RU2077489C1 - Water cleaning device - Google Patents

Abstract

FIELD: cleaning of liquids, drinking water in particular. SUBSTANCE: proposed device has housing with cover, inlet and outlet branch pipes, thin-walled perforated reservoir filled with sorbent and filter element which is located coaxially inside housing. Reservoir is made in form of sleeve with perforated bottom and lower portion of side wall; ratio of height of perforated portion of side wall to height of sleeve is equal to 1:3-5; ratio of height of layer of sorbent to height of sleeve is equal to 1:1.05 - 1.15. EFFECT: reduction of resistance to flow by 25 to 35 percent; increase of service life by 1.3 to times at reduction of consumption of sorbents by 5 to 15 percent; self-cleaning and regeneration of filter without disconnecting it from line. 3 dwg

Description

 The invention relates to the field of production of means for cleaning liquids, in particular drinking water, and can be used to obtain clean drinking water in a domestic environment.

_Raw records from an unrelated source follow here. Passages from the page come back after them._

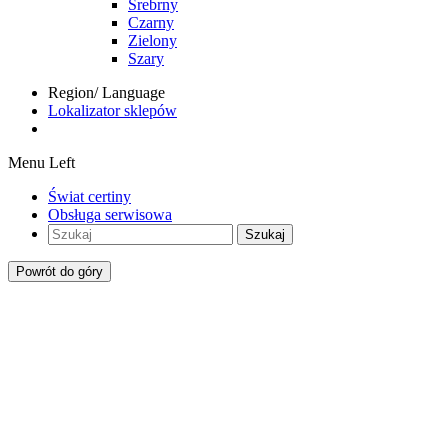
Srebrny
Czarny
Zielony
Szary
Region/ Language
Lokalizator sklepów
Menu Left
Świat certiny
Obsługa serwisowa
Szukaj
Powrót do góry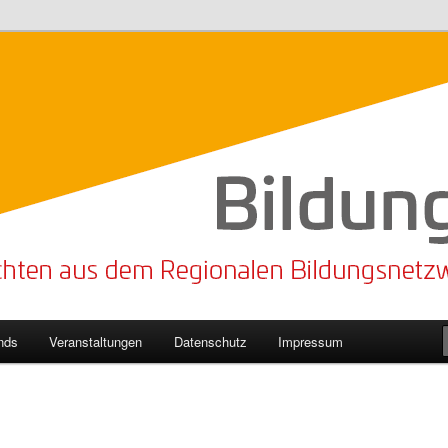
n Bildungsnetzwerk des Kreises Lippe
sticker
nds
Veranstaltungen
Datenschutz
Impressum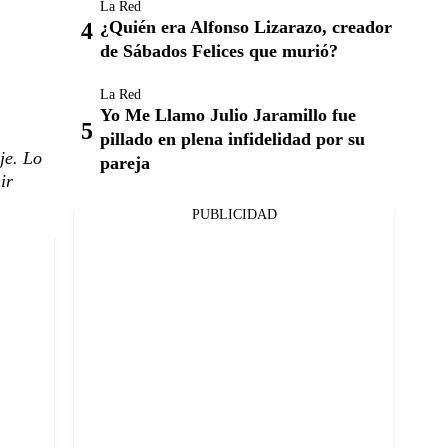
La Red
¿Quién era Alfonso Lizarazo, creador
de Sábados Felices que murió?
La Red
Yo Me Llamo Julio Jaramillo fue
pillado en plena infidelidad por su
je. Lo
pareja
ir
PUBLICIDAD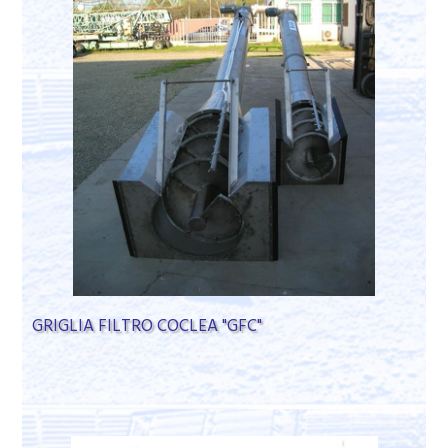
GRIGLIA FILTRO COCLEA "GFC"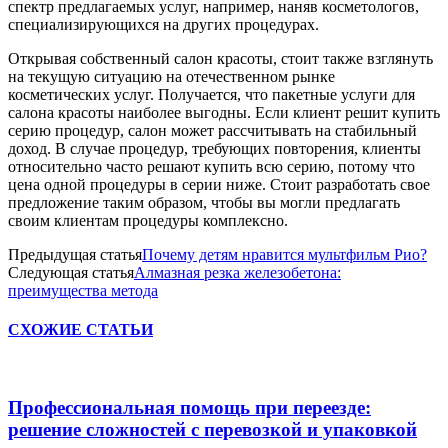
спектр предлагаемых услуг, например, наняв косметологов,
специализирующихся на других процедурах.
Открывая собственный салон красоты, стоит также взглянуть
на текущую ситуацию на отечественном рынке
косметических услуг. Получается, что пакетные услуги для
салона красоты наиболее выгодны. Если клиент решит купить
серию процедур, салон может рассчитывать на стабильный
доход. В случае процедур, требующих повторения, клиенты
относительно часто решают купить всю серию, потому что
цена одной процедуры в серии ниже. Стоит разработать свое
предложение таким образом, чтобы вы могли предлагать
своим клиентам процедуры комплексно.
Предыдущая статья
Почему детям нравится мультфильм Рио?
Следующая статья
Алмазная резка железобетона:
преимущества метода
СХОЖИЕ СТАТЬИ
Профессиональная помощь при переезде:
решение сложностей с перевозкой и упаковкой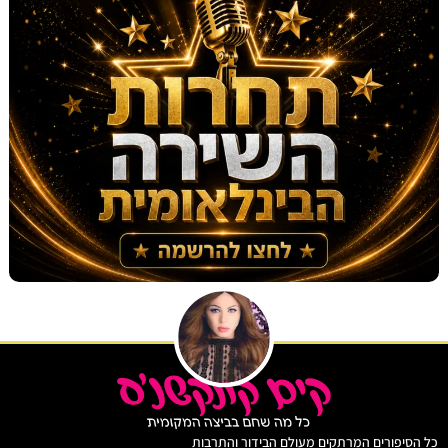
יפורים המרתקים מעולם הבידור והתרבות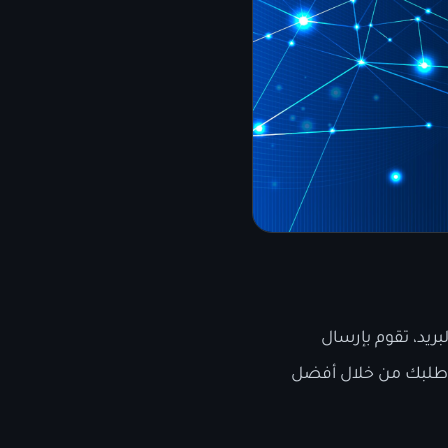
في البريد، تقوم بإرسال
يه طلبك من خلال أفضل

A device for cleaning tap water used for drinking, containing a housing with a lid, inlet and outlet nozzles, a filter element [1]
A disadvantage of the known device is the inability to regenerate the filter without disassembling the product, which significantly reduces the resource of its work and makes it inconvenient to operate.

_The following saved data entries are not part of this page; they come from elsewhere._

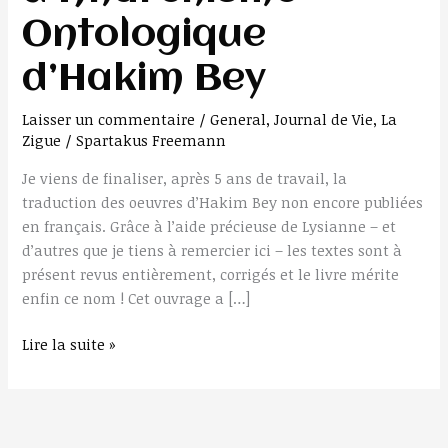
d’Hakim
Ontologique
Bey
d’Hakim Bey
Laisser un commentaire
/
General
,
Journal de Vie
,
La
Zigue
/
Spartakus Freemann
Je viens de finaliser, après 5 ans de travail, la
traduction des oeuvres d’Hakim Bey non encore publiées
en français. Grâce à l’aide précieuse de Lysianne – et
d’autres que je tiens à remercier ici – les textes sont à
présent revus entièrement, corrigés et le livre mérite
enfin ce nom ! Cet ouvrage a […]
Lire la suite »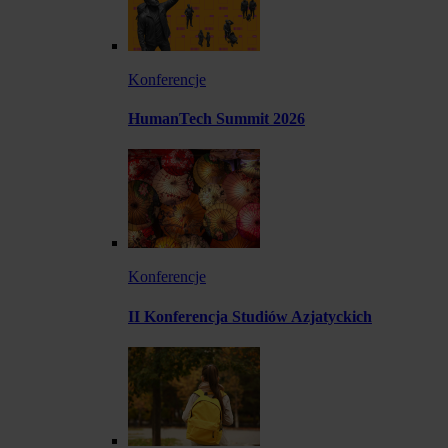
Konferencje
HumanTech Summit 2026
Konferencje
II Konferencja Studiów Azjatyckich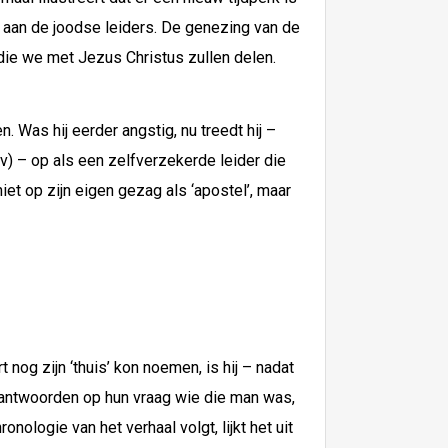
 aan de joodse leiders. De genezing van de
ie we met Jezus Christus zullen delen.
 Was hij eerder angstig, nu treedt hij –
v) – op als een zelfverzekerde leider die
et op zijn eigen gezag als ‘apostel’, maar
nog zijn ‘thuis’ kon noemen, is hij – nadat
 antwoorden op hun vraag wie die man was,
nologie van het verhaal volgt, lijkt het uit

Closest to the proposed technical essence and the achieved result is a device for treating drinking water, comprising a housing with a cover, an inlet and an outlet, a thin-walled perforated container with a sorbent and a filter element located coaxially with the inside of the housing [2]
The disadvantage of this device is the high resistance exerted by the filter to the flow of water during its operation, especially when treating water contaminated with mechanical impurities, and, as a result, a relatively low service life. At the same time, during the operation, the sorbent is densified when it is wetted with water (its volume is reduced, so that the side wall is exposed) and, therefore, given that the perforation is performed along the entire length of the side wall of the container containing the bulk sorbent and filter element, and the height the latter is equal to the height of the perforated wall of the tank, there is a "breakthrough" of untreated water in the outlet pipe, i.e. water quality deterioration is observed.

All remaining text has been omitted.